Первую ночь в Москве мы – четверо будущих слушателей ЦКШ, прибывших в столицу на мандатную комиссию, ночевали на столах в приемной ЦК ВЛКСМ, на Моросейке, 3/13, где и поныне находится Центральный Комитет. И вот тут-то впервые я вдруг обнаружил в себе доселе непредвиденное второе Я. Оказалось, во мне жил некто второй, неведомый доселе, который смотрел на мир иными глазами, видел не то и понимал по-другому, не так как понимал Я, не так, как следовало бы понимать. Этот второй, несогласный со мной, надежно хоронился в подполье моей души, о его существовании я и не подозревал прежде.

Соседом моим по ночлежному столу оказался недавний фронтовик, первый секретарь одного из райкомов комсомола Полтавской области, Прокопий (я называл его Прошкой) Козынченко. Крепкий парень с волевым лицом и воинской выправкой. Верно, потому, что оба были из села, мы с первого «здраствуй» сошлись и почти всю ночь проговорили о тяготах крестьянской жизни. Сперва разговаривали «на полусогнутых», не договаривая, намекая, обходя острые углы, но постепенно распалились и, куря папиросу за папиросой, поперли напрямки. Оказывается, и боль, и обида за поруганное крестьянство жили во мне, но почему-то раньше никогда не высовывались наружу, а тут вдруг, да с такой силой... не унять.

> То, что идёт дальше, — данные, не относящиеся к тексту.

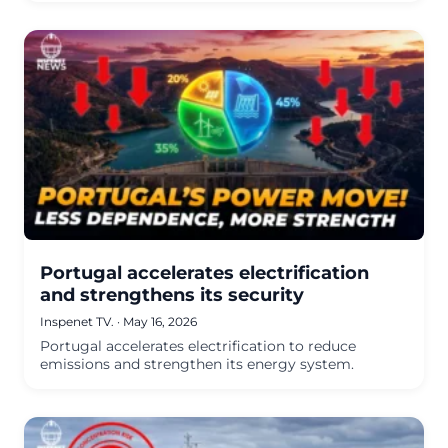
Portugal accelerates electrification
and strengthens its security
Inspenet TV.
·
May 16, 2026
Portugal accelerates electrification to reduce
emissions and strengthen its energy system.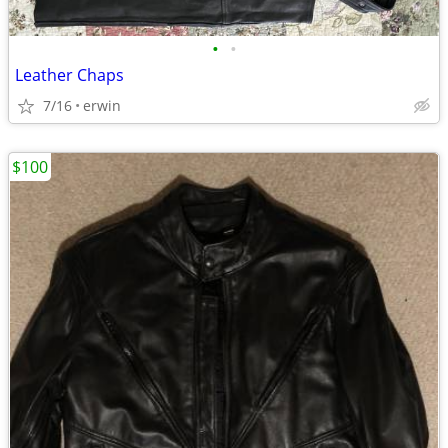
•
•
Leather Chaps
7/16
erwin
$100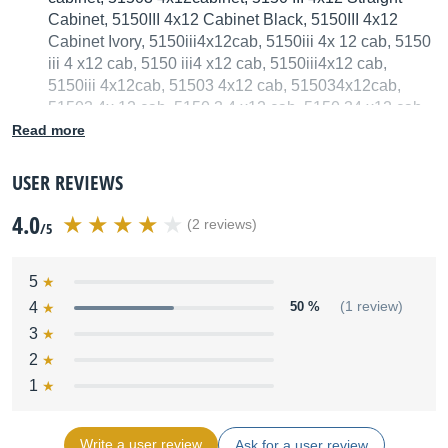
Cabinet, 5150III 4x12 Cabinet Black, 5150III 4x12
Cabinet Ivory, 5150iii4x12cab, 5150iii 4x 12 cab, 5150
iii 4 x12 cab, 5150 iii4 x12 cab, 5150iii4x12 cab,
5150iii 4x12cab, 51503 4x12 cab, 515034x12cab,
51503 4x 12 cab, 5150 3 4 x12 cab, 5150 34 x12 cab,
515034x12 cab, 51503 4x12cab
Read more
We have no technical specifications for this product
USER REVIEWS
but your help will be much welcomed
4.0
(2 reviews)
/5
Fill in the product description
5
4
50 %
(1 review)
3
2
1
Write a user review
Ask for a user review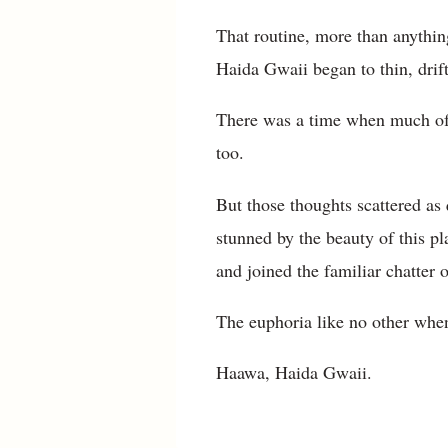
That routine, more than anything
Haida Gwaii began to thin, drif
There was a time when much of m
too.
But those thoughts scattered as 
stunned by the beauty of this pla
and joined the familiar chatter
The euphoria like no other when
Haawa, Haida Gwaii.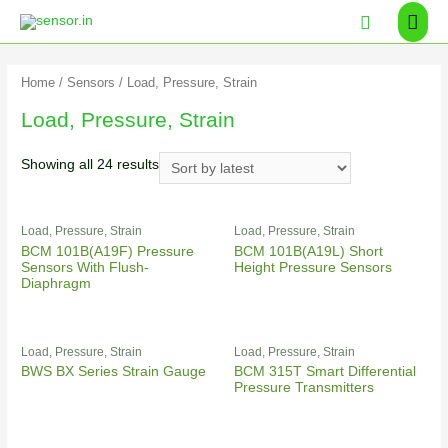
Home
/
Sensors
/ Load, Pressure, Strain
Load, Pressure, Strain
Showing all 24 results
Load, Pressure, Strain
Load, Pressure, Strain
BCM 101B(A19F) Pressure
BCM 101B(A19L) Short
Sensors With Flush-
Height Pressure Sensors
Diaphragm
Load, Pressure, Strain
Load, Pressure, Strain
BWS BX Series Strain Gauge
BCM 315T Smart Differential
Pressure Transmitters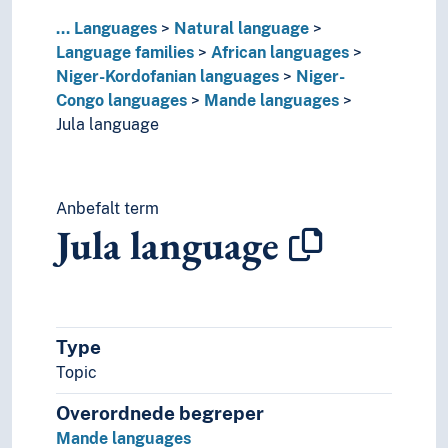
Guaykuruan languages
...
Languages
Natural language
Hmong-Mien languages
Language families
African languages
Indo-European languages
Niger-Kordofanian languages
Niger-
Japonic languages
Congo languages
Mande languages
Korean language
Jula language
Language isolates
Matacoan languages
Munda languages
Anbefalt term
Nostratic hypothesis
Jula language
Nukak-Kakwa languages
Paleosiberian languages
Panoan languages
Papuan languages
Sino-Tibetan languages
Type
Tai languages
Topic
Ungrouped languages
Uralic languages
Overordnede begreper
Viet-Muong languages
Mande languages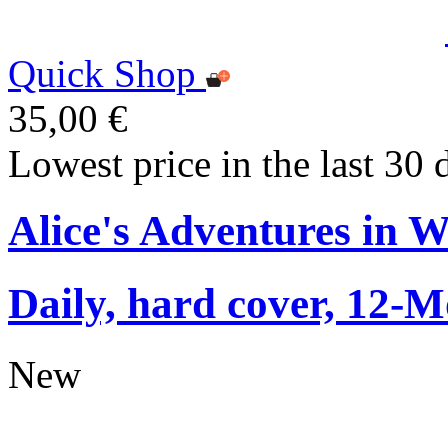
Quick Shop
35,00 €
Lowest price in the last 30 
Alice's Adventures in 
Daily, hard cover, 12-M
New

Припомнив наутро исповедальный ночной разговор, мы оба (позже Козынченко признавался мне в этом) порядком трухнули: а вдруг новоявленный знакомец «стукнет» куда следует и... прощай не только ЦКШ, но и комсомол, партия, будущее.

Тогда-то я вновь обнаружил в себе это подполье, наглухо скрытое не только от стороннего взгляда, но и от меня самого. Оказалось, многое из окружающего было мне неприятно, противно, но это неприятие действительности проявилось лишь здесь, сейчас, когда я оказался вдали, в отрыве от того, что породило и питало содержимое моего подполья.

Вывернуть душу наизнанку, выставить ее нутро на показ всему свету – ой, как нелегко. А не проделав этого, не понять, как из РЕВОЛЮЦИОННОГО РОМАНТИКА я, как и тысячи тысяч мне подобных, превратился в приспособленца. ПРИСПОСОБЛЕНЕЦ!..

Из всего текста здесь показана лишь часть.